#### WHAT NEEDS TO BE DONE
Each line of the listing must be transcribed exactly, except for the images, which should be excluded.

#### SOURCE DATA
————

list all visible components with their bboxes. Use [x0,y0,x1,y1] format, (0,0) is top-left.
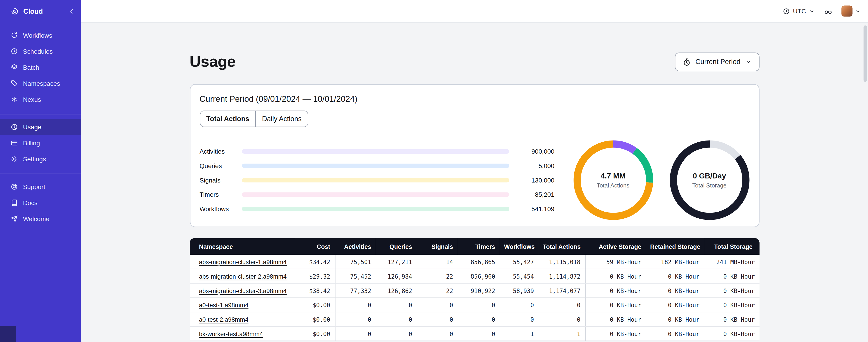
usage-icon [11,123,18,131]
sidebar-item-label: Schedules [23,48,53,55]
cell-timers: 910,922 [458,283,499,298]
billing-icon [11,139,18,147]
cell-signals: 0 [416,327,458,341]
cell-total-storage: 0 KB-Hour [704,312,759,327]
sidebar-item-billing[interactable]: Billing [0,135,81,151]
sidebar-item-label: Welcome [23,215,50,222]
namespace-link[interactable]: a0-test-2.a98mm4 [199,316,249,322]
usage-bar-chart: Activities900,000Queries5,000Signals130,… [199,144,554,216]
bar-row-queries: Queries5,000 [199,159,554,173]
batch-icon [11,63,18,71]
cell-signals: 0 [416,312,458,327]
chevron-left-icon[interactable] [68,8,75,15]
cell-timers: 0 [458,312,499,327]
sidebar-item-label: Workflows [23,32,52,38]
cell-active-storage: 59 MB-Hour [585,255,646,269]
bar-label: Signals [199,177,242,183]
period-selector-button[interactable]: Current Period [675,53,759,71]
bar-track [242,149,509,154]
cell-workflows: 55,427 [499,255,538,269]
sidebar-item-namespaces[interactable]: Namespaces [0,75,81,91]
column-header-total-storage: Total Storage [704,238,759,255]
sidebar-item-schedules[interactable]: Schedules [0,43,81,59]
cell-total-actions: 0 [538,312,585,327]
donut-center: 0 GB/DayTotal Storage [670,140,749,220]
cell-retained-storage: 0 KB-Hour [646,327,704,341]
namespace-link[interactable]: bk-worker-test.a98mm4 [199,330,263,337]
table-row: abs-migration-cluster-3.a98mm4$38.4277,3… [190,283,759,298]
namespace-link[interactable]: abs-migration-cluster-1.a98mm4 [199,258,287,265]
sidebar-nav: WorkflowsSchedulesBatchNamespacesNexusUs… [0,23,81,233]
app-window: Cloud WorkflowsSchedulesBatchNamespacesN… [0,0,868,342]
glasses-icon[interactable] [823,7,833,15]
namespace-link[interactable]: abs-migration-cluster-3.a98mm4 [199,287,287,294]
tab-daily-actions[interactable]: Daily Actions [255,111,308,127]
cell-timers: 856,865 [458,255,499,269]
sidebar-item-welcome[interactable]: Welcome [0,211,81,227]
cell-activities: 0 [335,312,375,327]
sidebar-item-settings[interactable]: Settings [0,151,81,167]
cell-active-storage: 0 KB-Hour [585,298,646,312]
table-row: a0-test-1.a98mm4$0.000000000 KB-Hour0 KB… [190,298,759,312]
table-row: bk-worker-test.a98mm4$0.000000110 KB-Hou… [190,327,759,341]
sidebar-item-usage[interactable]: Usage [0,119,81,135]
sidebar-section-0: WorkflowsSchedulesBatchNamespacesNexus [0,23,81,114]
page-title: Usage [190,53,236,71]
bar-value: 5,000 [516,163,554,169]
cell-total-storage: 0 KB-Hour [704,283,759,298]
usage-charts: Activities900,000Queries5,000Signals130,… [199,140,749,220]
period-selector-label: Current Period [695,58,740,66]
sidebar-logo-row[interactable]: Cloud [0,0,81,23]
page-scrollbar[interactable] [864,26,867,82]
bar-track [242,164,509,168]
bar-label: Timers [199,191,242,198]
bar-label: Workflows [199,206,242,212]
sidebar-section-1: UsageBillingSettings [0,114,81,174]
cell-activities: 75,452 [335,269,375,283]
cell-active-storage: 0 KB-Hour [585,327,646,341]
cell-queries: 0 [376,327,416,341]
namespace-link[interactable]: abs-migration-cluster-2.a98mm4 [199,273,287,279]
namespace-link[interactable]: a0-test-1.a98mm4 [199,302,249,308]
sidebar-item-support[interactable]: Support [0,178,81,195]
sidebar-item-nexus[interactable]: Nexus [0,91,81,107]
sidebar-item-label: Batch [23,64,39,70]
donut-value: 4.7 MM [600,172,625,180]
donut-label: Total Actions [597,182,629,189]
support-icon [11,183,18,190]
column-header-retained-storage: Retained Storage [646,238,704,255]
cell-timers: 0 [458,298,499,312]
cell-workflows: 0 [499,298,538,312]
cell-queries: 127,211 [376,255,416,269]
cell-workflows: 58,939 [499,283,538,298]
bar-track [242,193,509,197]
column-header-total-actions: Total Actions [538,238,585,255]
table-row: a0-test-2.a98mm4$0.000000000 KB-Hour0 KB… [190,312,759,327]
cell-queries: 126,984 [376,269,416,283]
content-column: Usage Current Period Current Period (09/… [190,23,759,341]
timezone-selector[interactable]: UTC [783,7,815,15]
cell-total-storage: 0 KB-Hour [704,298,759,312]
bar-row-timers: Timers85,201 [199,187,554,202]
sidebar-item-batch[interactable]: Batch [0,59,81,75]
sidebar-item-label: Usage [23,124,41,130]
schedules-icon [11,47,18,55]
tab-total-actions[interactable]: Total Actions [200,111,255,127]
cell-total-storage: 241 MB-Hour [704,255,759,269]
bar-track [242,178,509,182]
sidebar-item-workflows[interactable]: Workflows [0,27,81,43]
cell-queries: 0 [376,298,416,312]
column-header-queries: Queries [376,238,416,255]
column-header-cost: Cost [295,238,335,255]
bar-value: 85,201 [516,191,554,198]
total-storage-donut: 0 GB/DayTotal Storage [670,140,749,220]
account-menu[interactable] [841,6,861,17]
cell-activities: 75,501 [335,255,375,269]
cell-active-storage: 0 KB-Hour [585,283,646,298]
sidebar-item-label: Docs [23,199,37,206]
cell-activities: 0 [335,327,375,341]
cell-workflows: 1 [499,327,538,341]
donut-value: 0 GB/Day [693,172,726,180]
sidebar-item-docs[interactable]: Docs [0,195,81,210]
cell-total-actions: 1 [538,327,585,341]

————

#### TASK RESULT
list all visible components with their bboxes. Use [x0,y0,x1,y1] format, (0,0) is top-left.
usage-icon [11,123,18,131]
sidebar-item-label: Schedules [23,48,53,55]
cell-timers: 910,922 [458,283,499,298]
billing-icon [11,139,18,147]
cell-signals: 0 [416,327,458,341]
cell-total-storage: 0 KB-Hour [704,312,759,327]
sidebar-item-billing[interactable]: Billing [0,135,81,151]
sidebar-item-label: Welcome [23,215,50,222]
namespace-link[interactable]: a0-test-2.a98mm4 [199,316,249,322]
usage-bar-chart: Activities900,000Queries5,000Signals130,… [199,144,554,216]
bar-row-queries: Queries5,000 [199,159,554,173]
batch-icon [11,63,18,71]
cell-signals: 0 [416,312,458,327]
chevron-left-icon[interactable] [68,8,75,15]
cell-timers: 0 [458,312,499,327]
sidebar-item-label: Workflows [23,32,52,38]
cell-active-storage: 59 MB-Hour [585,255,646,269]
bar-label: Signals [199,177,242,183]
period-selector-button[interactable]: Current Period [675,53,759,71]
bar-track [242,149,509,154]
cell-workflows: 55,427 [499,255,538,269]
sidebar-item-namespaces[interactable]: Namespaces [0,75,81,91]
column-header-total-storage: Total Storage [704,238,759,255]
sidebar-item-schedules[interactable]: Schedules [0,43,81,59]
cell-total-actions: 0 [538,312,585,327]
donut-center: 0 GB/DayTotal Storage [670,140,749,220]
cell-retained-storage: 0 KB-Hour [646,327,704,341]
namespace-link[interactable]: bk-worker-test.a98mm4 [199,330,263,337]
table-row: abs-migration-cluster-3.a98mm4$38.4277,3… [190,283,759,298]
namespace-link[interactable]: abs-migration-cluster-1.a98mm4 [199,258,287,265]
sidebar-nav: WorkflowsSchedulesBatchNamespacesNexusUs… [0,23,81,233]
app-window: Cloud WorkflowsSchedulesBatchNamespacesN… [0,0,868,342]
glasses-icon[interactable] [823,7,833,15]
namespace-link[interactable]: abs-migration-cluster-3.a98mm4 [199,287,287,294]
tab-daily-actions[interactable]: Daily Actions [255,111,308,127]
cell-timers: 856,865 [458,255,499,269]
sidebar-item-welcome[interactable]: Welcome [0,211,81,227]
cell-activities: 0 [335,312,375,327]
sidebar-item-settings[interactable]: Settings [0,151,81,167]
cell-active-storage: 0 KB-Hour [585,298,646,312]
table-row: a0-test-1.a98mm4$0.000000000 KB-Hour0 KB… [190,298,759,312]
table-row: bk-worker-test.a98mm4$0.000000110 KB-Hou… [190,327,759,341]
sidebar-item-usage[interactable]: Usage [0,119,81,135]
sidebar-section-0: WorkflowsSchedulesBatchNamespacesNexus [0,23,81,114]
page-title: Usage [190,53,236,71]
bar-value: 5,000 [516,163,554,169]
cell-total-storage: 0 KB-Hour [704,283,759,298]
usage-charts: Activities900,000Queries5,000Signals130,… [199,140,749,220]
period-selector-label: Current Period [695,58,740,66]
sidebar-logo-row[interactable]: Cloud [0,0,81,23]
page-scrollbar[interactable] [864,26,867,82]
bar-track [242,164,509,168]
bar-label: Timers [199,191,242,198]
bar-label: Workflows [199,206,242,212]
sidebar-section-1: UsageBillingSettings [0,114,81,174]
cell-activities: 75,452 [335,269,375,283]
cell-active-storage: 0 KB-Hour [585,327,646,341]
cell-queries: 0 [376,327,416,341]
namespace-link[interactable]: abs-migration-cluster-2.a98mm4 [199,273,287,279]
namespace-link[interactable]: a0-test-1.a98mm4 [199,302,249,308]
sidebar-item-support[interactable]: Support [0,178,81,195]
sidebar-item-nexus[interactable]: Nexus [0,91,81,107]
sidebar-item-label: Batch [23,64,39,70]
donut-value: 4.7 MM [600,172,625,180]
donut-label: Total Actions [597,182,629,189]
support-icon [11,183,18,190]
column-header-retained-storage: Retained Storage [646,238,704,255]
cell-timers: 0 [458,298,499,312]
cell-workflows: 0 [499,298,538,312]
cell-queries: 127,211 [376,255,416,269]
cell-workflows: 58,939 [499,283,538,298]
bar-track [242,193,509,197]
column-header-total-actions: Total Actions [538,238,585,255]
table-row: a0-test-2.a98mm4$0.000000000 KB-Hour0 KB… [190,312,759,327]
cell-queries: 126,984 [376,269,416,283]
content-column: Usage Current Period Current Period (09/… [190,23,759,341]
timezone-selector[interactable]: UTC [783,7,815,15]
cell-total-storage: 0 KB-Hour [704,298,759,312]
bar-row-timers: Timers85,201 [199,187,554,202]
sidebar-item-batch[interactable]: Batch [0,59,81,75]
sidebar-item-label: Usage [23,124,41,130]
schedules-icon [11,47,18,55]
tab-total-actions[interactable]: Total Actions [200,111,255,127]
cell-total-storage: 241 MB-Hour [704,255,759,269]
bar-track [242,178,509,182]
sidebar-item-workflows[interactable]: Workflows [0,27,81,43]
cell-queries: 0 [376,298,416,312]
column-header-queries: Queries [376,238,416,255]
column-header-cost: Cost [295,238,335,255]
bar-value: 85,201 [516,191,554,198]
total-storage-donut: 0 GB/DayTotal Storage [670,140,749,220]
account-menu[interactable] [841,6,861,17]
cell-activities: 75,501 [335,255,375,269]
cell-active-storage: 0 KB-Hour [585,283,646,298]
sidebar-item-label: Docs [23,199,37,206]
cell-activities: 0 [335,327,375,341]
cell-workflows: 1 [499,327,538,341]
donut-value: 0 GB/Day [693,172,726,180]
sidebar-item-docs[interactable]: Docs [0,195,81,210]
cell-total-actions: 1 [538,327,585,341]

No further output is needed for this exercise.